++++ TASK MATERIAL

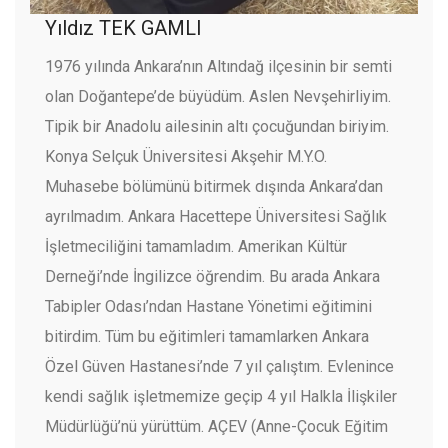
Yıldız TEK GAMLI
1976 yılında Ankara’nın Altındağ ilçesinin bir semti
olan Doğantepe’de büyüdüm. Aslen Nevşehirliyim.
Tipik bir Anadolu ailesinin altı çocuğundan biriyim.
Konya Selçuk Üniversitesi Akşehir M.Y.O.
Muhasebe bölümünü bitirmek dışında Ankara’dan
ayrılmadım. Ankara Hacettepe Üniversitesi Sağlık
İşletmeciliğini tamamladım. Amerikan Kültür
Derneği’nde İngilizce öğrendim. Bu arada Ankara
Tabipler Odası’ndan Hastane Yönetimi eğitimini
bitirdim. Tüm bu eğitimleri tamamlarken Ankara
Özel Güven Hastanesi’nde 7 yıl çalıştım. Evlenince
kendi sağlık işletmemize geçip 4 yıl Halkla İlişkiler
Müdürlüğü’nü yürüttüm. AÇEV (Anne-Çocuk Eğitim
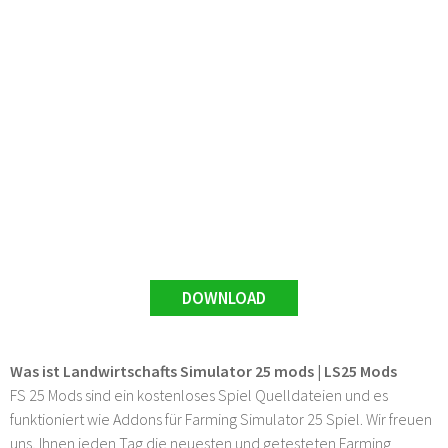
DOWNLOAD
Was ist Landwirtschafts Simulator 25 mods | LS25 Mods
FS 25 Mods sind ein kostenloses Spiel Quelldateien und es
funktioniert wie Addons für Farming Simulator 25 Spiel. Wir freuen
uns, Ihnen jeden Tag die neuesten und getesteten Farming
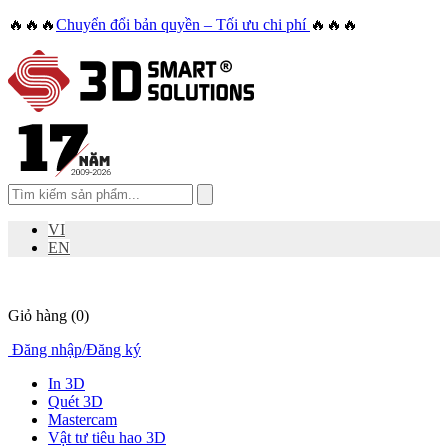
🔥🔥🔥
Chuyển đổi bản quyền – Tối ưu chi phí
🔥🔥🔥
VI
EN
Giỏ hàng
(0)
Đăng nhập
/
Đăng ký
In 3D
Quét 3D
Mastercam
Vật tư tiêu hao 3D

++++++++

**TASK BRIEF:** Exactly as written, restate all of the data, leaving out the images.

**RESPONSE AREA:**
Yıldız TEK GAMLI
1976 yılında Ankara’nın Altındağ ilçesinin bir semti
olan Doğantepe’de büyüdüm. Aslen Nevşehirliyim.
Tipik bir Anadolu ailesinin altı çocuğundan biriyim.
Konya Selçuk Üniversitesi Akşehir M.Y.O.
Muhasebe bölümünü bitirmek dışında Ankara’dan
ayrılmadım. Ankara Hacettepe Üniversitesi Sağlık
İşletmeciliğini tamamladım. Amerikan Kültür
Derneği’nde İngilizce öğrendim. Bu arada Ankara
Tabipler Odası’ndan Hastane Yönetimi eğitimini
bitirdim. Tüm bu eğitimleri tamamlarken Ankara
Özel Güven Hastanesi’nde 7 yıl çalıştım. Evlenince
kendi sağlık işletmemize geçip 4 yıl Halkla İlişkiler
Müdürlüğü’nü yürüttüm. AÇEV (Anne-Çocuk Eğitim
DOWNLOAD
Was ist Landwirtschafts Simulator 25 mods | LS25 Mods
FS 25 Mods sind ein kostenloses Spiel Quelldateien und es
funktioniert wie Addons für Farming Simulator 25 Spiel. Wir freuen
uns, Ihnen jeden Tag die neuesten und getesteten Farming
🔥🔥🔥
Chuyển đổi bản quyền – Tối ưu chi phí
🔥🔥🔥
VI
EN
Giỏ hàng
(0)
Đăng nhập
/
Đăng ký
In 3D
Quét 3D
Mastercam
Vật tư tiêu hao 3D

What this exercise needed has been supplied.